* Task prompt *
Using the data that follows, return exactly the lines from the one that contains "The width and height of the screenshot is (676, 2576)." through the one that contains "This screenshot has width=1568, height=720.", ends included.

* The records *
##############################
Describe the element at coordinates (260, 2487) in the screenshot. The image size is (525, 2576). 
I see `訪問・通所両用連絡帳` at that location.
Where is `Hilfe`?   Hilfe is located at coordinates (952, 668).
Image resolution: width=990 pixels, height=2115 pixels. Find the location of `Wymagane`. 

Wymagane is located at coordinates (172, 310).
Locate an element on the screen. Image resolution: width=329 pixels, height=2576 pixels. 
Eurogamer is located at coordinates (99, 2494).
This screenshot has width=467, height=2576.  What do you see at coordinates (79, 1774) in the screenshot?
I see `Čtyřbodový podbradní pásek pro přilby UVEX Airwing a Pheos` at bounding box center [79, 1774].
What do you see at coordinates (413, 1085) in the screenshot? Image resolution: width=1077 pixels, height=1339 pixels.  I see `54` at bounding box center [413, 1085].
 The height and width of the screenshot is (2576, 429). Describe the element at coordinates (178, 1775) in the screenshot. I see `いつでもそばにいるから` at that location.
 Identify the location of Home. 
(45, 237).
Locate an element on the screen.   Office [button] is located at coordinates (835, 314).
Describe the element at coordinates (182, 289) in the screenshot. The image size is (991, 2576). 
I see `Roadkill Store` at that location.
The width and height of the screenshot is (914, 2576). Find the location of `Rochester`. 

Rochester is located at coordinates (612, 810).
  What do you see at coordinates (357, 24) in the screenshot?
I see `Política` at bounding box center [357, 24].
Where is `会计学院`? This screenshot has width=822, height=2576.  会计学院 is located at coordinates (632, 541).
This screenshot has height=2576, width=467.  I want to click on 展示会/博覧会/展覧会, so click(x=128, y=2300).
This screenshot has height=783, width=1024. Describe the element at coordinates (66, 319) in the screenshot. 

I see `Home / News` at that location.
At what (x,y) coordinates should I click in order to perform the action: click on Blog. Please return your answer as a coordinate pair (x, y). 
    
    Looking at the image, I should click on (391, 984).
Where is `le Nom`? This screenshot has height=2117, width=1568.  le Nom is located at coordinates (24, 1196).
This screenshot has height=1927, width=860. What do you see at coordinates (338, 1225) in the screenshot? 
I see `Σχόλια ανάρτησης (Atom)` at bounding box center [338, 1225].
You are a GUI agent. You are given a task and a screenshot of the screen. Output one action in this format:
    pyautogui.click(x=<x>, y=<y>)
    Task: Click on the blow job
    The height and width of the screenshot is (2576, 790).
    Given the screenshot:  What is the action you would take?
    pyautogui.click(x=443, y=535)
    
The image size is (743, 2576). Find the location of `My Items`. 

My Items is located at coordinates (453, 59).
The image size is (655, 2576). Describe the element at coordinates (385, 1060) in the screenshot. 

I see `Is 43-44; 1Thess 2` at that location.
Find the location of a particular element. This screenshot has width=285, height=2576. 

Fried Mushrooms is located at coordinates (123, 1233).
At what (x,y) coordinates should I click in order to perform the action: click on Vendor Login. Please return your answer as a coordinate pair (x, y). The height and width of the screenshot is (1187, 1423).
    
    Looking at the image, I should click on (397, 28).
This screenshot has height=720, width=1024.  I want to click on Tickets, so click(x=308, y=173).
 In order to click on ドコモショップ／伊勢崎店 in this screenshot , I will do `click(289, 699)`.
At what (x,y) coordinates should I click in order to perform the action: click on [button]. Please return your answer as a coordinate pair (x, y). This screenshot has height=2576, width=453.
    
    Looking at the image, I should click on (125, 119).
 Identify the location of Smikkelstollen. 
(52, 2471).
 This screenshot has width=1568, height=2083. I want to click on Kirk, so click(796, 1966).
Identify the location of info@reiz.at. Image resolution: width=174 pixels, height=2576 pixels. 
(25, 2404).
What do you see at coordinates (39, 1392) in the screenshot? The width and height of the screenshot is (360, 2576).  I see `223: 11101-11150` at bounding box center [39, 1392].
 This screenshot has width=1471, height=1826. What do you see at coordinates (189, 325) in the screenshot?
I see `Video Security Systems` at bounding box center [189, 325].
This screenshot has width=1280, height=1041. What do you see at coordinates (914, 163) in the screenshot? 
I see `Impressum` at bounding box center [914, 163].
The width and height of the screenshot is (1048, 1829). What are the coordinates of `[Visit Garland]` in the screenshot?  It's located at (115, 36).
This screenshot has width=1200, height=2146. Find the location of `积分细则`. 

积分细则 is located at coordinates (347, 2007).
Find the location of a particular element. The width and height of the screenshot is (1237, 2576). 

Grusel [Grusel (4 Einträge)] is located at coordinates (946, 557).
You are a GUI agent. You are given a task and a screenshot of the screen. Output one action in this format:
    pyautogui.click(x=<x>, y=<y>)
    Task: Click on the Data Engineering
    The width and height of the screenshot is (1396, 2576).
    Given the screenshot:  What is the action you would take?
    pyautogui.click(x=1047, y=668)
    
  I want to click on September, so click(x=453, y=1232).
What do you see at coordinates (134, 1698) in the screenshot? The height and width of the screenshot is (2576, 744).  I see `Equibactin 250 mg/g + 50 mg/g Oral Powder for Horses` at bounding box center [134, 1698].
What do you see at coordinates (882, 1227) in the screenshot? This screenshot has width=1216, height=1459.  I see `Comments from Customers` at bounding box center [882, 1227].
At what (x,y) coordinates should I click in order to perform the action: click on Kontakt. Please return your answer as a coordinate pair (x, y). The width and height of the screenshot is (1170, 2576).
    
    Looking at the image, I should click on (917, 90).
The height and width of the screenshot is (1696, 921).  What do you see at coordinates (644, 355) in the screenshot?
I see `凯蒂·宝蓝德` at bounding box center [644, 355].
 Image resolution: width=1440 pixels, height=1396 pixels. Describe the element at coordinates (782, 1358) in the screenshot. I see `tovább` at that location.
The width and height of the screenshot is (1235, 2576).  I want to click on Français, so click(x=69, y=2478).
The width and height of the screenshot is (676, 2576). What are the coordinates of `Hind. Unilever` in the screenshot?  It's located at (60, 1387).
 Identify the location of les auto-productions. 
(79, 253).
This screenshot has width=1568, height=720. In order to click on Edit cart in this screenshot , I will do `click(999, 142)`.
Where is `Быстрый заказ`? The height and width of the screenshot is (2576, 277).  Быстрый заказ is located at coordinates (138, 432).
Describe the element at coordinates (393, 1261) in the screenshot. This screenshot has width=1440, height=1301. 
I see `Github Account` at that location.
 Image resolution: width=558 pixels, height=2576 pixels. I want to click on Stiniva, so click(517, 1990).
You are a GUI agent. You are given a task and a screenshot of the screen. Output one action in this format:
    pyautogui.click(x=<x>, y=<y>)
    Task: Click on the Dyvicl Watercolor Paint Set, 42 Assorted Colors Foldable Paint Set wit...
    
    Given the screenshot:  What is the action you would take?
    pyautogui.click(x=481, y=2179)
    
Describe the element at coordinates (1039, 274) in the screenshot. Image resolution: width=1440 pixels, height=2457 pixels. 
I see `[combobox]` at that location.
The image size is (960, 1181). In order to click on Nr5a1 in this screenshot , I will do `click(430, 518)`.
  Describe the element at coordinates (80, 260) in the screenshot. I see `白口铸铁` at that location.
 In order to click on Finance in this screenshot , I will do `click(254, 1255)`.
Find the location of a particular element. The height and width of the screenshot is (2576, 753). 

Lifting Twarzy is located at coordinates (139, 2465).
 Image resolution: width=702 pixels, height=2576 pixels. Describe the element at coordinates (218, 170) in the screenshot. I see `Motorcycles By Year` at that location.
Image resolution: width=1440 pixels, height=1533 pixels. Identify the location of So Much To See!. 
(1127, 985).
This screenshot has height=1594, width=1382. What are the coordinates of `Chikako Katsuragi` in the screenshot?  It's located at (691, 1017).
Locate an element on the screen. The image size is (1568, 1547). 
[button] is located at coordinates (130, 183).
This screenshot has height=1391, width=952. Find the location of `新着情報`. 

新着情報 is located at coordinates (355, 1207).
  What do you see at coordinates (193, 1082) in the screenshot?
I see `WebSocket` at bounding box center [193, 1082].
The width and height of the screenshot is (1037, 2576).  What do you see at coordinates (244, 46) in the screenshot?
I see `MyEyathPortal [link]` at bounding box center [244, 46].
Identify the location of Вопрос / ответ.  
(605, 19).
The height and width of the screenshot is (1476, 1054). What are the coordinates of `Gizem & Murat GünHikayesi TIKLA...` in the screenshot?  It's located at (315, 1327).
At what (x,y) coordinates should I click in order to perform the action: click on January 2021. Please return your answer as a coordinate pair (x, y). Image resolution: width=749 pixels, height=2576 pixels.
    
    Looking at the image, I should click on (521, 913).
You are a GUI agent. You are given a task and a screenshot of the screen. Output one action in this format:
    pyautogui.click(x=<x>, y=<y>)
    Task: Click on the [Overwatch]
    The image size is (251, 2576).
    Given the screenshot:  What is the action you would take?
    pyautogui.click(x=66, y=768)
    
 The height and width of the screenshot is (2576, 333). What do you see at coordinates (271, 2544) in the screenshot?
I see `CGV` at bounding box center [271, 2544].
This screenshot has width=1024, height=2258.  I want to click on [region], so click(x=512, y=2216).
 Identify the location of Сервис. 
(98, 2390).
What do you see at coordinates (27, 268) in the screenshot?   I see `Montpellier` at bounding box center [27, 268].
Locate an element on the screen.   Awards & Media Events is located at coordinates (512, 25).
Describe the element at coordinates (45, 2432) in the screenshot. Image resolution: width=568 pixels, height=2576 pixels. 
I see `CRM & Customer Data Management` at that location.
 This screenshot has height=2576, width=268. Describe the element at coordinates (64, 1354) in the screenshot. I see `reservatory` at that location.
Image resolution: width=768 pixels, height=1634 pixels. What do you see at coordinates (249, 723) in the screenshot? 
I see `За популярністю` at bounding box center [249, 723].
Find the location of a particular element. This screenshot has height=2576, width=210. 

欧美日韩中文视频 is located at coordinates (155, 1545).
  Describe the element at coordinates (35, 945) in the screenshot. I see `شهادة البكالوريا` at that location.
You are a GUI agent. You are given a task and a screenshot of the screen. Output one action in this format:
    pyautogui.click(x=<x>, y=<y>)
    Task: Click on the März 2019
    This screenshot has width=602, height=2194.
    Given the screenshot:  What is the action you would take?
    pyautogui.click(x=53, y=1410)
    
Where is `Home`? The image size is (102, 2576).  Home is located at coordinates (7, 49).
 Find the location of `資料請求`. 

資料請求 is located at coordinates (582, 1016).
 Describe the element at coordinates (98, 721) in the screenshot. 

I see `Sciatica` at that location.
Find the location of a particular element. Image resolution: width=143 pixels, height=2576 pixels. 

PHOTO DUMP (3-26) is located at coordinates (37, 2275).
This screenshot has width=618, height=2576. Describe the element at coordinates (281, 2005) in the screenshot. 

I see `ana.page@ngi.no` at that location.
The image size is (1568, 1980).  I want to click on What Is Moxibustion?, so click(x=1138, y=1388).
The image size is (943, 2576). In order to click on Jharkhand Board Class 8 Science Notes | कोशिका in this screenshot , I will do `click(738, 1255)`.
##############################
* Expected answer *
The width and height of the screenshot is (676, 2576). What are the coordinates of `Hind. Unilever` in the screenshot?  It's located at (60, 1387).
 Identify the location of les auto-productions. 
(79, 253).
This screenshot has width=1568, height=720. In order to click on Edit cart in this screenshot , I will do `click(999, 142)`.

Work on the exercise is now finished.